Game Commission spokesman Travis Lau said the roughly 700 pound elk was mortally wounded on Oct. 15 at about 3 a.m. in Benezette. That’s 130 miles northeast of Pittsburgh, and elk herds have flourished in the region, attracting tourists but also generating some complaints because of damage to yards, gardens, and crops. Game Commission officers later put the animal down because of its injuries.


Betty McCluskey, the owner of the nearby Winslow Hill Bed and Breakfast, said that the elk herd has grown dramatically since she came to the area 43 years ago.


Elk were originally native to Pennsylvania, but vanished by the late 1800s. In 1913, officials tried to restart the herd by importing elk from Yellowstone National Park, but total numbers were believed to stay below 100 until the 1970s. Now, officials estimate that there about 900 elk.

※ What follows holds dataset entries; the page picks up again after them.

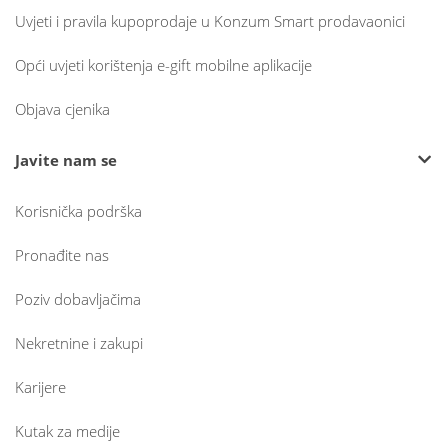
Uvjeti i pravila kupoprodaje u Konzum Smart prodavaonici
Opći uvjeti korištenja e-gift mobilne aplikacije
Objava cjenika
Javite nam se
Korisnička podrška
Pronađite nas
Poziv dobavljačima
Nekretnine i zakupi
Karijere
Kutak za medije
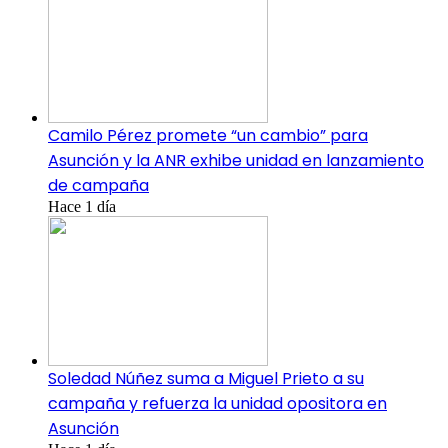
Camilo Pérez promete “un cambio” para
Asunción y la ANR exhibe unidad en lanzamiento
de campaña
Hace 1 día
Soledad Núñez suma a Miguel Prieto a su
campaña y refuerza la unidad opositora en
Asunción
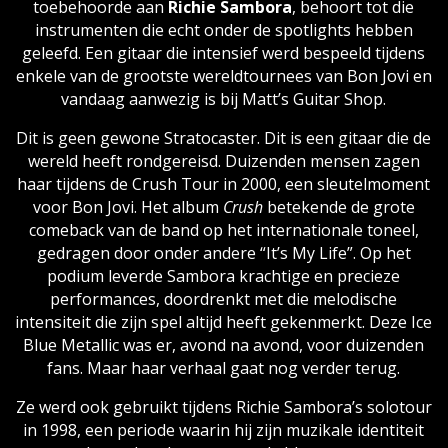
toebehoorde aan
Richie Sambora
, behoort tot die
instrumenten die echt onder de spotlights hebben
geleefd. Een gitaar die intensief werd bespeeld tijdens
enkele van de grootste wereldtournees van Bon Jovi en
vandaag aanwezig is bij Matt’s Guitar Shop.
Dit is geen gewone Stratocaster. Dit is een gitaar die de
wereld heeft rondgereisd. Duizenden mensen zagen
haar tijdens de Crush Tour in 2000, een sleutelmoment
voor Bon Jovi. Het album
Crush
betekende de grote
comeback van de band op het internationale toneel,
gedragen door onder andere “It’s My Life”. Op het
podium leverde Sambora krachtige en precieze
performances, doordrenkt met die melodische
intensiteit die zijn spel altijd heeft gekenmerkt. Deze Ice
Blue Metallic was er, avond na avond, voor duizenden
fans. Maar haar verhaal gaat nog verder terug.
Ze werd ook gebruikt tijdens Richie Sambora’s solotour
in 1998, een periode waarin hij zijn muzikale identiteit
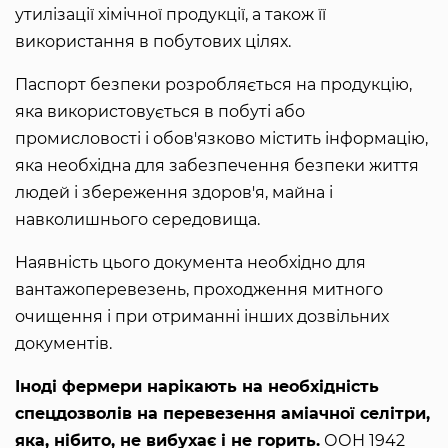
утилізації хімічної продукції, а також її
використання в побутових цілях.
Паспорт безпеки розробляється на продукцію,
яка використовується в побуті або
промисловості і обов'язково містить інформацію,
яка необхідна для забезпечення безпеки життя
людей і збереження здоров'я, майна і
навколишнього середовища.
Наявність цього документа необхідно для
вантажоперевезень, проходження митного
очищення і при отриманні інших дозвільних
документів.
Іноді фермери нарікають на необхідність
спецдозволів на перевезення аміачної селітри,
яка, нібито, не вибухає і не горить.
ООН 1942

“I’ve enjoyed the herd expanding,” McCluskey said, adding “that’s the only reason” many tourists come to the area.


“By and large I think most people enjoy the elk,” she said of local attitudes, but an official history from the game commission notes that in 1970 area farmers “began to actively pursue relief from the invading elk. Some sought compensation for losses or implementation of artificial feeding programs,” since one elk consumes what several deer can eat in a day.


After the complaints, the state began to study and manage the herd more actively, and now there’s an official Elk Scenic drive, an 8,400 foot visitor center in Elk County, and a local alliance of people who offer and promote elk-viewing activities. In 2001, the population had grown to the extent that a limited yearly hunt began again, and Lau said that there were about 20,000 applications for 86 elk permits this year.


Officials are still investigating, but Lau said, “I would suspect whoever pulled the trigger knew what they were shooting,” since it’s also illegal to hunt deer at night. He added that there are a few complaints about the elk every year, mostly when they move into more populated areas and tear up or eat lawns or gardens.


“There’s always a trade-off between the tourists coming in and the residents,” McCluskey added. “No matter what you’re doing, there’s the for and against people.”


Illegally killing an elk out of season carries up to $15,000 in fines and up to 36 months in jail. Lau said local people and businesses have offered a $3,800 reward for information about the shooting.